Privacy and Big Data (B-KUL-H00Y2A)

4 ECTSEnglish30 First termCannot be taken as part of an examination contract
POC Artificial Intelligence

The students understand the privacy risks associated to big data analysis. 

The students are familiar with privacy preserving techniques relevant to big data. They understand the basic principles of these technologies, as well as their limitations, and are able to apply them in practical scenarios.

The students understand the basic legal and ethical principles that are relevant when dealing with big data.

The students are able to perform a privacy impact assessment of an application or service. They can identify privacy concerns from a technical, legal and ethical perspective and they can propose legal, technical and organizational measures for mitigating those concerns. 

Basic knowledge of information and communication systems. Knowledge of cryptography, computer and network security is useful but not essential.

This course is identical to the following courses:
H00Y2B : Privacy and Big Data

Activities

3 ects. Privacy and Big Data: Lecture (B-KUL-H00Y2a)

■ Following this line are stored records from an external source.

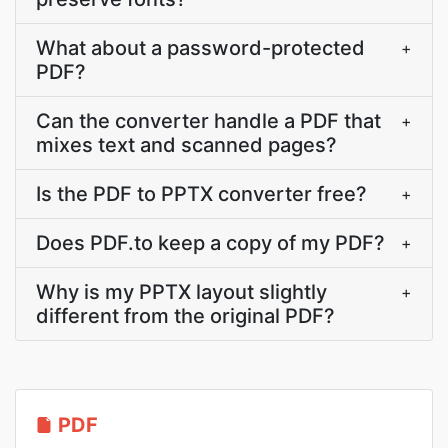
What about a password-protected
+
PDF?
Can the converter handle a PDF that
+
mixes text and scanned pages?
Is the PDF to PPTX converter free?
+
Does PDF.to keep a copy of my PDF?
+
Why is my PPTX layout slightly
+
different from the original PDF?
PDF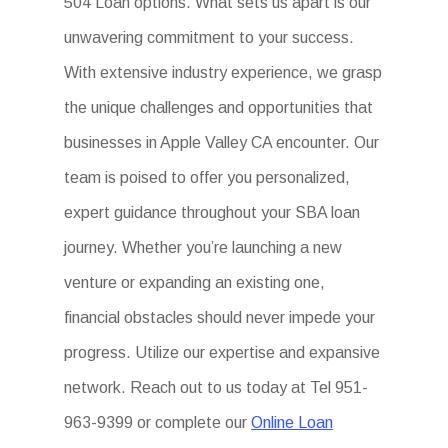
504 Loan options. What sets us apart is our
unwavering commitment to your success.
With extensive industry experience, we grasp
the unique challenges and opportunities that
businesses in Apple Valley CA encounter. Our
team is poised to offer you personalized,
expert guidance throughout your SBA loan
journey. Whether you’re launching a new
venture or expanding an existing one,
financial obstacles should never impede your
progress. Utilize our expertise and expansive
network. Reach out to us today at Tel 951-
963-9399 or complete our
Online Loan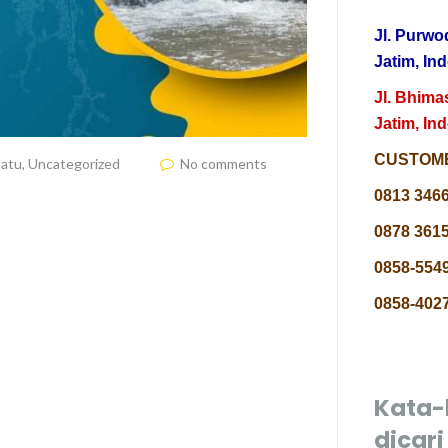
Jl. Purwo
Jatim, In
Jl. Bhima
Jatim, In
CUSTOME
Batu
,
Uncategorized
No comments
0813 346
0878 3615
0858-5549
0858-4027
Kata-
dicari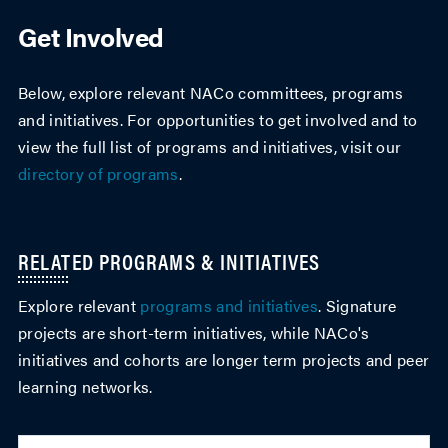
Get Involved
Below, explore relevant NACo committees, programs
and initiatives. For opportunities to get involved and to
view the full list of programs and initiatives, visit our
directory of programs
.
RELATED PROGRAMS & INITIATIVES
Explore relevant
programs and initiatives
. Signature
projects are short-term initiatives, while NACo's
initiatives and cohorts are longer term projects and peer
learning networks.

3 ECTSEnglishFormat: Lecture20 First term
N. |  Gálvez Vizcaíno Rafa (substitute)
POC Artificial Intelligence

The course covers the following topics:

  • Introduction to computer privacy and privacy engineering
  • Database anonymity and privacy: k-anonymity, l-diversity, t-closeness, re-identification attacks, statistical disclosure control, differential privacy
  • Privacy by design
  • Privacy and machine learning
  • Privacy risk analysis
  • Web privacy and user tracking
  • General Data Protection Regulation (GDPR), human rights legislation, relevant policy for Big Data, data protection impact assessments
  • Ethical issues of Big Data, Discrimination-aware data-mining, algorithmic accountability

 

Slides, courseware, articles and literature

1 ects. Privacy and Big Data: Practical Sessions (B-KUL-H00Y3a)

1 ECTSEnglishFormat: Practical10 First term
POC Artificial Intelligence

The first two practical sessions will be devoted to group discussions and feedback on drafts of the assignment. Students work together on the assignment in teams of 2 or 3 people (see evaluation for more details). Students working together on the same team should be in different groups during the exercise session discussions, in order to maximize the feedback obtained from students in other groups. 

In the first session students will discuss their initial ideas for the assignment (description of their chosen application and initial identification of privacy issues).

In the second session students will discuss a more complete draft of their assignment and get a second round of feedback for further improvement.

The last two practical sessions will be devoted to presentations of the assignments by the students. The presentations will be graded (4 points out of 20). Students get feedback on their presentation that they can incorporate in the final version of the assignment. 

Slides, courseware, articles and literature

Evaluation

Evaluation: Privacy and Big Data (B-KUL-H20Y2a)

Type : Continuous assessment without exam during the examination period
Description of evaluation : Paper/Project, Presentation
Type of questions : Open questions
Learning material : None


Students will select (in teams of 2 or 3 people) a case study in the second week of the class. The case study is an application of service that utilizes Big Data.

Students must perform a privacy impact assessment, meaning in-depth analysis of the case study with respect to the privacy (legal, technical, and ethical) aspects covered in the class, in an assignment of between 3500 and 4500 words (+/- 15 pages). The assignment text includes: description of the application, analysis of privacy issues and proposed recommendations to address those issues. 

The teams present their work in a short presentation (5-10 minutes, depending on number of teams) followed by some questions and feedback. The text of the assignment is due after the presentation sessions and before the start of the examination period. 

The presentation is graded with 4 points and the final text of the assignment with 16 points. 

In the second examination period all 20 points are evaluated on the basis of the written assignment (no presentation). Assignments must be submitted BEFORE the start of the examination period (deadline is the last day before the examnination period starts).